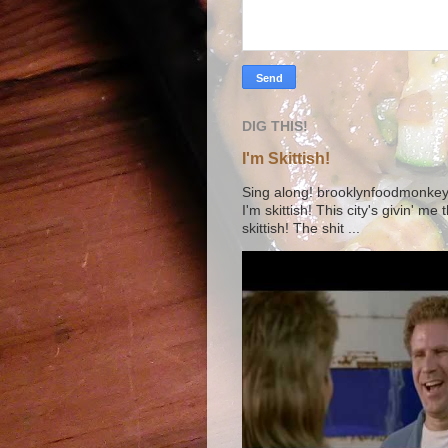
DIG THIS!
I'm Skittish!
Sing along! brooklynfoodmonkey9 
I'm skittish! This city's givin' me
skittish! The shit ...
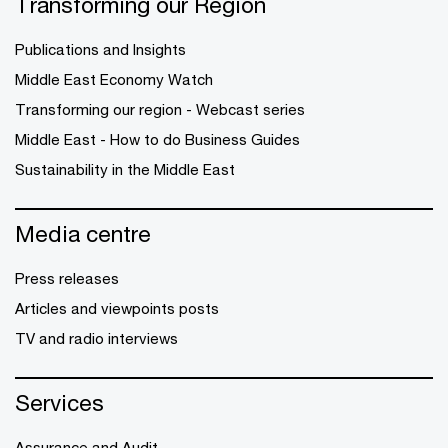
Transforming our Region
Publications and Insights
Middle East Economy Watch
Transforming our region - Webcast series
Middle East - How to do Business Guides
Sustainability in the Middle East
Media centre
Press releases
Articles and viewpoints posts
TV and radio interviews
Services
Assurance and Audit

— WORK TASK —
The answer must be a single number: how many lines in the data above contain the string "Middle".

— RESULT OF THE TASK —
3